→ DESCRIPTION OF THE TASK: Without the images, reproduce every entry exactly.

(Records from a data source)
══════
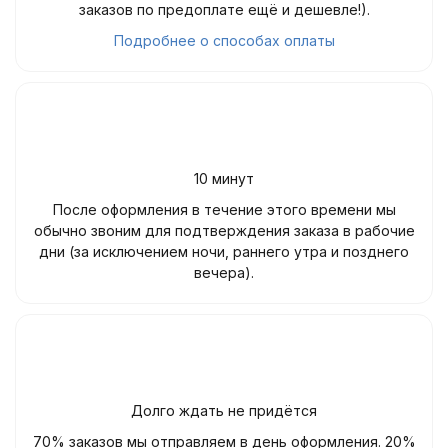
заказов по предоплате ещё и дешевле!).
Подробнее о способах оплаты
10 минут
После оформления в течение этого времени мы
обычно звоним для подтверждения заказа в рабочие
дни (за исключением ночи, раннего утра и позднего
вечера).
Долго ждать не придётся
70% заказов мы отправляем в день оформления. 20%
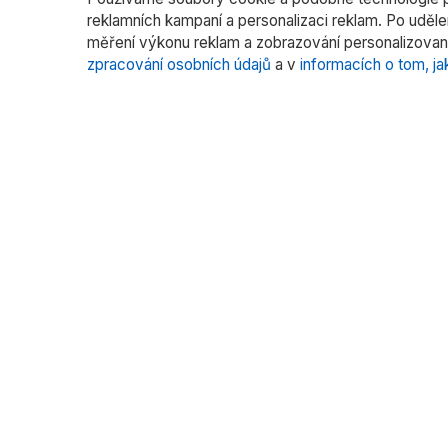
reklamních kampaní a personalizaci reklam. Po uděl
měření výkonu reklam a zobrazování personalizovan
zpracování osobních údajů
a v
informacích o tom, ja
O nás
Katego
Laborato
RADWAG CZ je oficiálním distributorem
vah RADWAG pro český trh. Nabízíme
Vážení fil
špičkové váhy pro laboratoře, průmysl
Vážení s
a zdravotnictví.
Kalibrace
Více pr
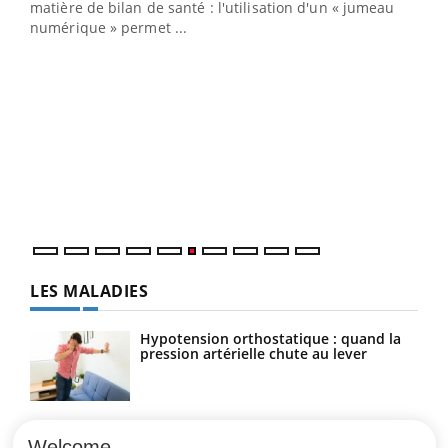
matière de bilan de santé : l'utilisation d'un « jumeau
numérique » permet ...
COU
You
Coup
vous
épis
LES MALADIES
Hypotension orthostatique : quand la
pression artérielle chute au lever
Drépanocytose : une déformation des
globules rouges aux conséquences
Welcome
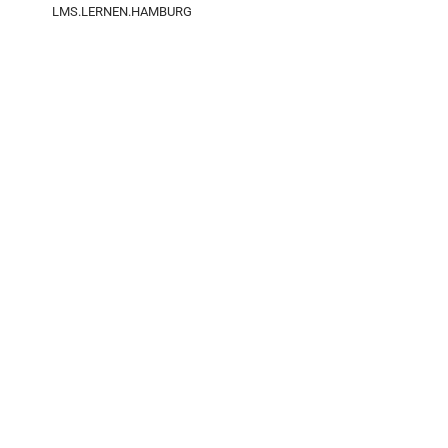
LMS.LERNEN.HAMBURG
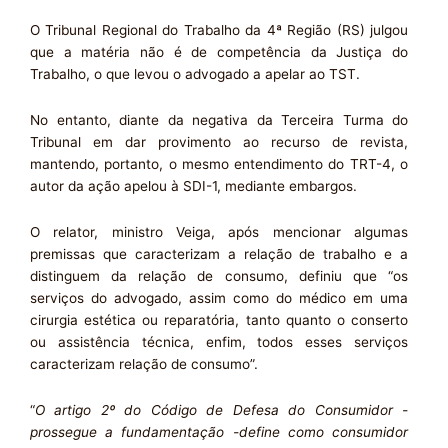
O Tribunal Regional do Trabalho da 4ª Região (RS) julgou
que a matéria não é de competência da Justiça do
Trabalho, o que levou o advogado a apelar ao TST.
No entanto, diante da negativa da Terceira Turma do
Tribunal em dar provimento ao recurso de revista,
mantendo, portanto, o mesmo entendimento do TRT-4, o
autor da ação apelou à SDI-1, mediante embargos.
O relator, ministro Veiga, após mencionar algumas
premissas que caracterizam a relação de trabalho e a
distinguem da relação de consumo, definiu que “os
serviços do advogado, assim como do médico em uma
cirurgia estética ou reparatória, tanto quanto o conserto
ou assistência técnica, enfim, todos esses serviços
caracterizam relação de consumo”.
“
O artigo
2º
do
Código de Defesa do Consumidor
-
prossegue a fundamentação -define como consumidor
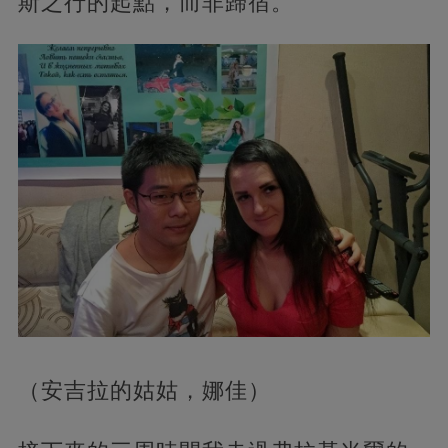
斯之行的起點，而非歸宿。
（安吉拉的姑姑，娜佳）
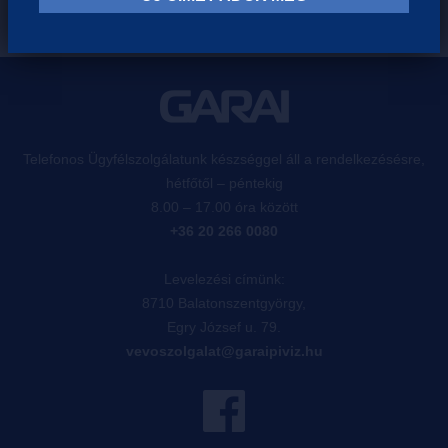
Telefonos Ügyfélszolgálatunk készséggel áll a rendelkezésésre,
hétfőtől – péntekig
8.00 – 17.00 óra között
+36 20 266 0080
Levelezési címünk:
8710 Balatonszentgyörgy,
Egry József u. 79.
vevoszolgalat@garaipiviz.hu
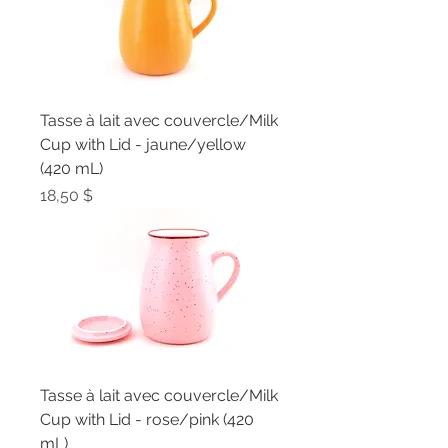
Tasse à lait avec couvercle/Milk
Cup with Lid - jaune/yellow
(420 mL)
Prix
18,50 $
Tasse à lait avec couvercle/Milk
Cup with Lid - rose/pink (420
mL)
══════
→ PROBLEM SOLUTION:
заказов по предоплате ещё и дешевле!).
Подробнее о способах оплаты
10 минут
После оформления в течение этого времени мы
обычно звоним для подтверждения заказа в рабочие
дни (за исключением ночи, раннего утра и позднего
вечера).
Долго ждать не придётся
70% заказов мы отправляем в день оформления. 20%
reklamních kampaní a personalizaci reklam. Po uděl
měření výkonu reklam a zobrazování personalizovan
zpracování osobních údajů
a v
informacích o tom, ja
O nás
Katego
Laborato
RADWAG CZ je oficiálním distributorem
vah RADWAG pro český trh. Nabízíme
Vážení fil
špičkové váhy pro laboratoře, průmysl
Vážení s
a zdravotnictví.
Kalibrace
Více pr
matière de bilan de santé : l'utilisation d'un « jumeau
numérique » permet ...
COU
You
Coup
vous
épis
LES MALADIES
Hypotension orthostatique : quand la
pression artérielle chute au lever
Drépanocytose : une déformation des
globules rouges aux conséquences
Welcome
LMS.LERNEN.HAMBURG
O Tribunal Regional do Trabalho da 4ª Região (RS) julgou
que a matéria não é de competência da Justiça do
Trabalho, o que levou o advogado a apelar ao TST.
No entanto, diante da negativa da Terceira Turma do
Tribunal em dar provimento ao recurso de revista,
mantendo, portanto, o mesmo entendimento do TRT-4, o
autor da ação apelou à SDI-1, mediante embargos.
O relator, ministro Veiga, após mencionar algumas
premissas que caracterizam a relação de trabalho e a
distinguem da relação de consumo, definiu que “os
serviços do advogado, assim como do médico em uma
cirurgia estética ou reparatória, tanto quanto o conserto
ou assistência técnica, enfim, todos esses serviços
caracterizam relação de consumo”.
“
O artigo
2º
do
Código de Defesa do Consumidor
-
prossegue a fundamentação -define como consumidor
斯之行的起點，而非歸宿。
（安吉拉的姑姑，娜佳）
Telefonos Ügyfélszolgálatunk készséggel áll a rendelkezésésre,
hétfőtől – péntekig
8.00 – 17.00 óra között
+36 20 266 0080
Levelezési címünk:
8710 Balatonszentgyörgy,
Egry József u. 79.
vevoszolgalat@garaipiviz.hu
Tasse à lait avec couvercle/Milk
Cup with Lid - jaune/yellow
(420 mL)
Prix
18,50 $
Tasse à lait avec couvercle/Milk
Cup with Lid - rose/pink (420
mL)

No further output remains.